More drama for USC, Stanford rivalry?

One kick. One fumble. One stop on fourth down. Those are three different endings that led to three different white-knuckle victories for the Stanford Cardinal over USC in the last three years.

The Cardinal have dominated the series with USC of late, having won four in a row and five of the last six. But the scoreboard tells a different tale. The scoreboard shows that one missed kick, or a little more ball security, or one converted fourth down could swing the wins in favor of the Trojans.

“We expect a barn burner,” said Stanford coach David Shaw.

“It’s going to be a dog fight,” countered USC interim coach Ed Orgeron.

Stanford comes into Saturday’s game at the Coliseum teeming with confidence following last week’s 26-20 over then-No. 3 Oregon. The win moved the Cardinal into the No. 4 spot in the BCS rankings and made them the clear-cut favorites in the North Division. If the Cardinal win this weekend and next week against California in the Big Game, they’ll wrap up the division and advance to the Pac-12 title game for the second straight year.

“Honestly, in the seven years I’ve been here now, I think five of them have gone down to the wire,” Shaw said. “We expect the same thing. I don’t think anybody in our conference is surprised at how well they are playing. Good schemes, good coaches, they are healthy and they are dangerous.”

USC also has divisional hopes. Since Lane Kiffin was fired and Orgeron took over, the Trojans have gone 4-1 and are still very much in the hunt for the South Division.

This is more than just a league game for the Trojans. A victory gets a tree-sized monkey off of USC’s collective back, keeps them in the race for the South title with Arizona State and UCLA and likely will have folks in Troy asking, “Why not Coach O?”

Consider the change in attitude and production since Lane Kiffin was fired following USC’s 62-41 loss at ASU. The Trojans have beaten a pair of bowl eligible teams in Arizona and Oregon State and taken down a dangerous Utah team.

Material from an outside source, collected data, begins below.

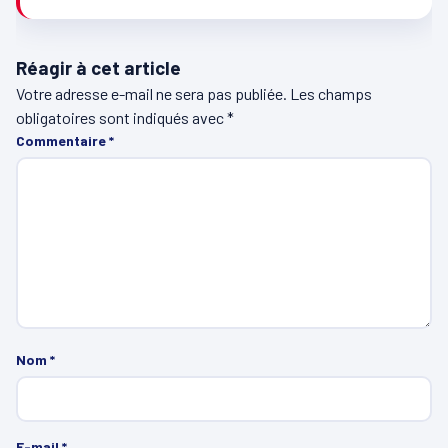
Réagir à cet article
Votre adresse e-mail ne sera pas publiée.
Les champs
obligatoires sont indiqués avec
*
Commentaire
*
Nom
*
E-mail
*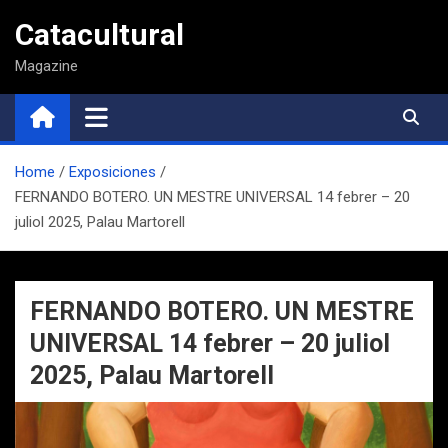
Saltar
Catacultural
al
contenido
Magazine
Home
Exposiciones
FERNANDO BOTERO. UN MESTRE UNIVERSAL 14 febrer – 20
juliol 2025, Palau Martorell
FERNANDO BOTERO. UN MESTRE
UNIVERSAL 14 febrer – 20 juliol
2025, Palau Martorell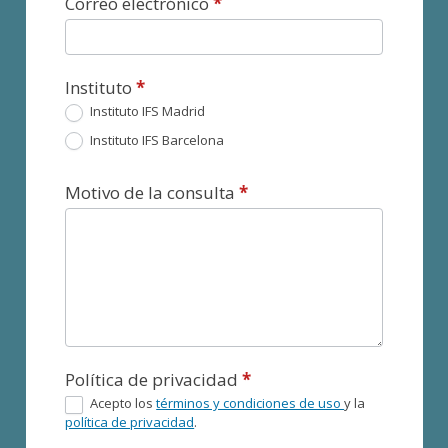
Correo electrónico
*
Instituto
*
Instituto IFS Madrid
Instituto IFS Barcelona
Motivo de la consulta
*
Política de privacidad
*
Acepto los
términos y condiciones de uso
y la
política de privacidad
.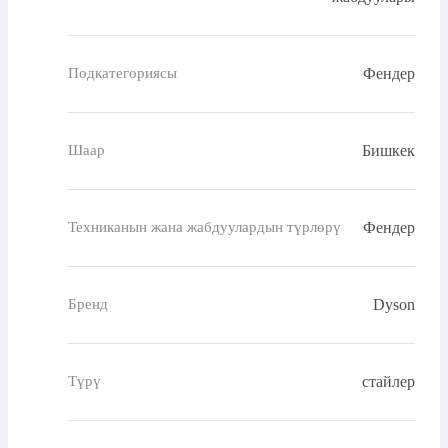
Фендер
Подкатегориясы
Бишкек
Шаар
Фендер
Техниканын жана жабдуулардын түрлөрү
Dyson
Бренд
стайлер
Түрү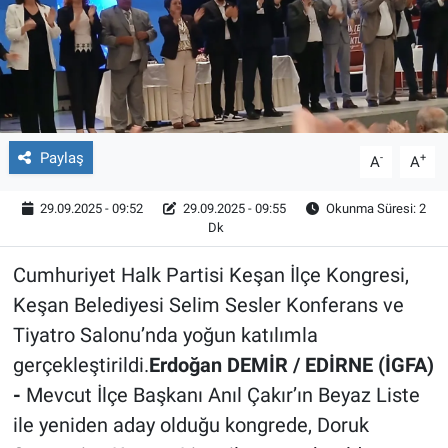
Röportaj
Video Galeri
Paylaş
-
+
A
A
29.09.2025 - 09:52
29.09.2025 - 09:55
Okunma Süresi: 2
Dk
Cumhuriyet Halk Partisi Keşan İlçe Kongresi,
Keşan Belediyesi Selim Sesler Konferans ve
Tiyatro Salonu’nda yoğun katılımla
gerçekleştirildi.
Erdoğan DEMİR / EDİRNE (İGFA)
-
Mevcut İlçe Başkanı Anıl Çakır’ın Beyaz Liste
ile yeniden aday olduğu kongrede, Doruk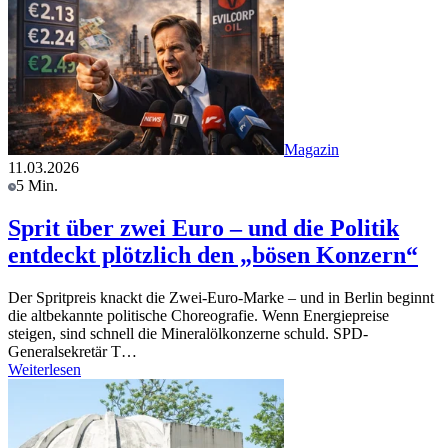
Magazin
11.03.2026
5 Min.
Sprit über zwei Euro – und die Politik
entdeckt plötzlich den „bösen Konzern“
Der Spritpreis knackt die Zwei-Euro-Marke – und in Berlin beginnt
die altbekannte politische Choreografie. Wenn Energiepreise
steigen, sind schnell die Mineralölkonzerne schuld. SPD-
Generalsekretär T…
Weiterlesen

Under Orgeron the Trojans are averaging 181.2 rushing yards per game. That’s not a huge swing from the Kiffin era. The difference is they are getting better production on first down. Per ESPN Stats and Info, USC is running the ball 70 percent of the time on first down, up from 62 percent under Kiffin. The result is more yards per rush (5.8), more touchdowns (8) and more rushes of 10-plus yards (23).

That increased production on first down has led to, not shockingly, better efficiency on third down. Through their first five games, the Trojans converted on just 28 percent of their third downs. In the Orgeron era, they are up to a 36-percent conversion rate on third down, including a 52-percent conversion rate the last two games.

“I think they are just playing better,” Shaw said. “I’ll throw on top of that I think they are healthy. When Marqise Lee is banged up and so is Nelson Agholor, you take the top two fastest guys off any team and you’re not going to have the same production, not to mention they were going back and forth at quarterback … the quarterback is settled and your two big threats are back and healthy and making plays and the defense has been playing really well all year.”

The increased production of the running game has also trickled down to the quarterbacks. Under Orgeron, USC’s quarterbacks are completing 64.7 percent of their throws with six touchdowns to two interceptions.

Rumors and speculation about the USC job will continue to circulate for at least the next four to six weeks. But Orgeron has proven that the Trojans will play for him. And snapping a losing streak against the Cardinal would go a long way toward making the case for dropping “interim” from his title.

The Cardinal, however, have their own aspirations. Still in the national championship conversation, though needing some help, Stanford needs to keep winning to stay ahead of Oregon in the North Division.

Recall after beating Oregon last year, the Cardinal buckled down and topped the Bruins in back-to-back games to lock up the division and the Pac-12 title. Shaw said he’s looking for a similar back-to-business effort this weekend. Euphoric hangovers are not on the agenda.

“We don’t have time for that,” Shaw said. “The conference is too tough and going down to play at the Coliseum against USC on national TV, that’s enough to get your attention. We can’t afford to dwell on any of the things that happened last week. There’s still enough negative from last week to make sure that we carry forward and improve.”